Southern Illinois disposed of host Southeast Missouri 36-19 after the younger, smaller Ohio Valley Conference foe threw them a third-quarter scare. Salukis tight end and Kirkwood grad MyCole Pruitt finished with five receptions that included a touchdown. DeSmet grad and Oregon State transfer Malcolm Agnew rushed for 127 yards and the game’s final score. Southeast Missouri boasted that it brought 26 players from the St. Louis area into the game. One of them, Soldan alum Paul McRoberts, gashed the SIU defense for 133 yards and two touchdowns on five catches.

Those parts of the afternoon were cool. Once down 16-7 the Redhawks punched back after intercepting consecutive passes. They pushed a team that pushed Illinois in Champaign three weeks earlier. The exposure was a positive for two rivals that draw their oxygen from the region. Yet players and coaches from both teams noted questionable footing on the sand-based grass field. By halftime the field was pocked by swaths of missing turf. Five feet shy of the warning track Matt Holliday patrols, a square, foot-deep blemish was left where the north goal post stood.

“It was a little bit slippery,” said SEMO head coach Tony Samuel. “Guys were losing their feet. The game slows down some when you are thinking about every plant, every cut.”

Samuel still thought the day a rousing success. Southern Illinois head coach Dale Lennon called the experience “unforgettable” for his team and appreciated the novel stage. Privately, representatives from both institutions doubted the game would return at the same time under similar conditions.

Best case: Cooler, more moist weather would have allowed the grass to retain deeper roots and better withstand Saturday’s onslaught. The Cardinals hoped to import four truckloads of sod from a Colorado farm.

Worst case: Pretty much what happened. Thursday night’s rain and Friday’s day-long soaker followed an extended smoldering and dry period that had left the outfield a slip-and-slide zone. Conditions were dicey enough that the Cardinals and the two schools discussed canceling the event, which would have forced SEMO to host the game Sunday. Recent flooding in Colorado imperiled some grass farms just as the Cardinals decided they would need 13 truckloads of sod.

“There was an option to cancel the game,” DeWitt said. “It turns out a majority field replacement is required. But the thick cut sod you have will likely perform better for us than what was there already.
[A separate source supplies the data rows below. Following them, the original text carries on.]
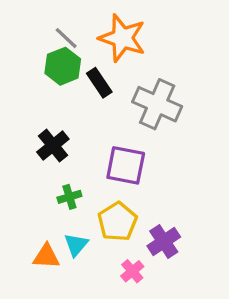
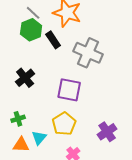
green cross: (69, 197) -> (18, 119), moved
purple cross: (164, 241) -> (107, 132), moved

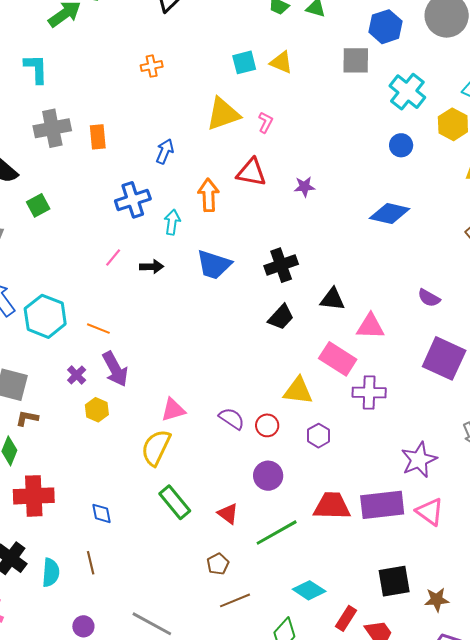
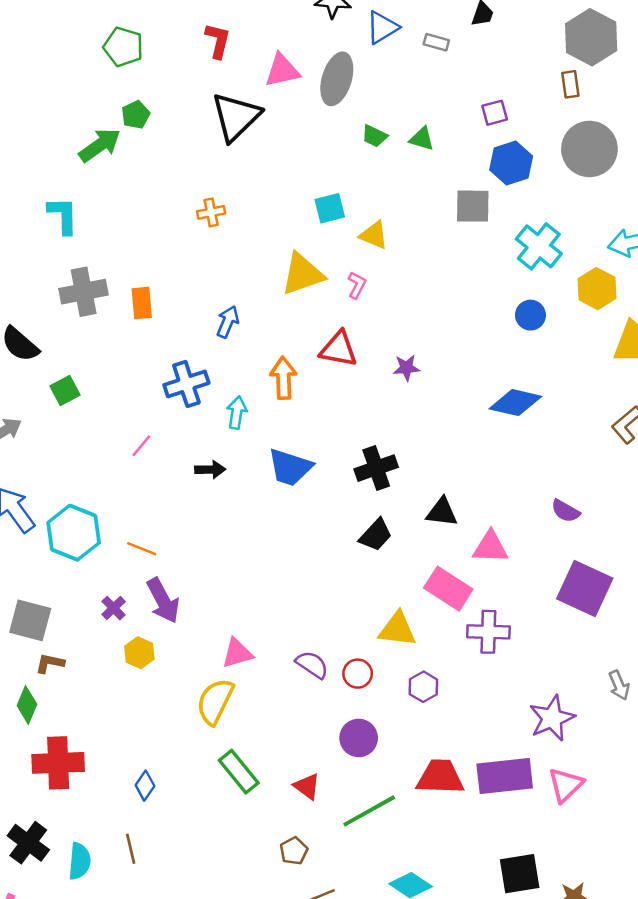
yellow triangle: (281, 62) -> (374, 235), moved
pink line: (113, 258) -> (141, 446), moved
pink triangle: (430, 512) -> (566, 785), turned 40
blue diamond: (102, 513) -> (145, 786), turned 45

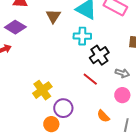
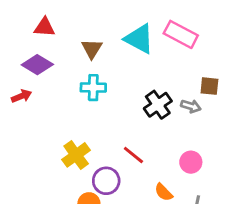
cyan cross: (82, 36) -> (93, 88), moved
gray arrow: (122, 73) -> (191, 106), moved
red line: (90, 79) -> (133, 155), moved

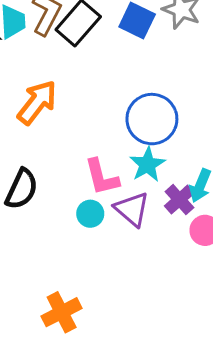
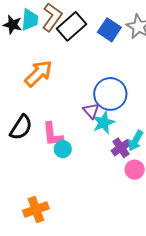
pink L-shape: (102, 177) -> (53, 134), moved
purple triangle: (132, 209) -> (91, 111), moved, size x0.7

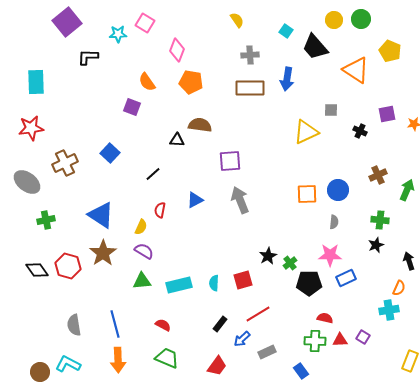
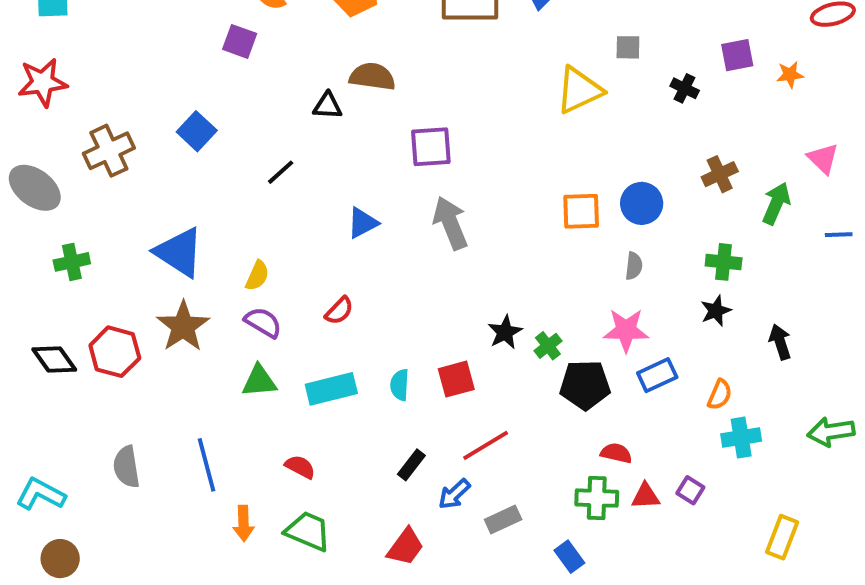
red semicircle: (160, 210) -> (339, 311), moved, turned -147
orange semicircle: (399, 288) -> (720, 395), moved
orange arrow: (118, 360) -> (244, 523), moved, size x0.7
cyan L-shape: (68, 364) -> (41, 494), moved

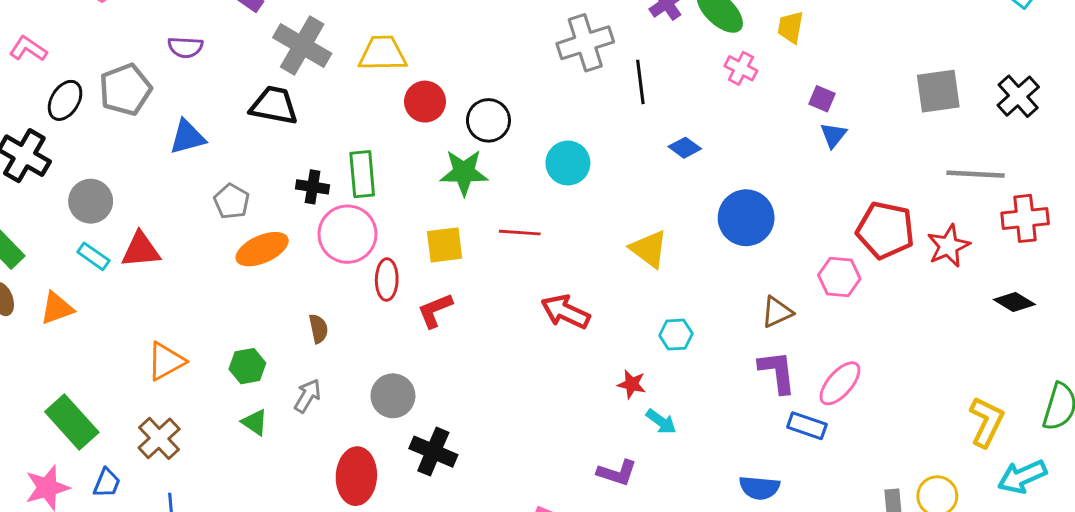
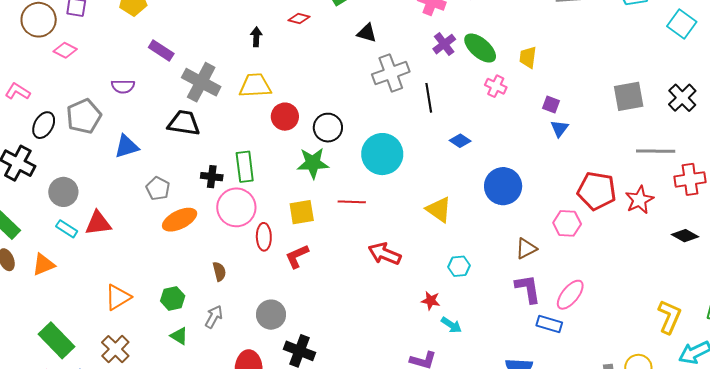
cyan circle: (568, 163) -> (382, 154), size x1.4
The question became whether there were (safety) issues with the football game?”

Holliday, Jon Jay and Beltran will serve as final judges. “It was already kicking up when the baseball players were on it,” Holliday on Saturday told Post-Dispatch baseball scribe Derrick Goold. “It’s something you think about — the condition of the field, how it’s going to play and what a football game would do to that. And you think about at this point of the season, being in a pennant chase and the timing of it. You don’t want anything to keep the field from being at its best.”

We were once assured Busch Stadium would be a baseball-only venue, an unsullied palace for the erstwhile best fans in baseball. If the club now feels it wise to diversify the facility’s purpose, we get it.

But come on.

Isn’t there some corner within the organization where hosting a football event in November makes more sense than two days before the regular season’s final home stand? Doesn’t the manicured arch within the stadium outfield look better than leftover sidelines? Do we really need to see a playing surface still coming together at the seams?

“Sod is your ultimate security blanket on these issues,” DeWitt said, citing recovery from the U2 bacchanalia. “We’ve done it enough to know what it takes to respond. We feel good about how it will perform on Monday.” DeWitt predicted the field would be in “marginally better shape” than when the team left town.

Yet one needed only look at the head groundskeeper and his boss Saturday afternoon to realize the delicate bluegrass wasn’t the only thing being unduly stressed.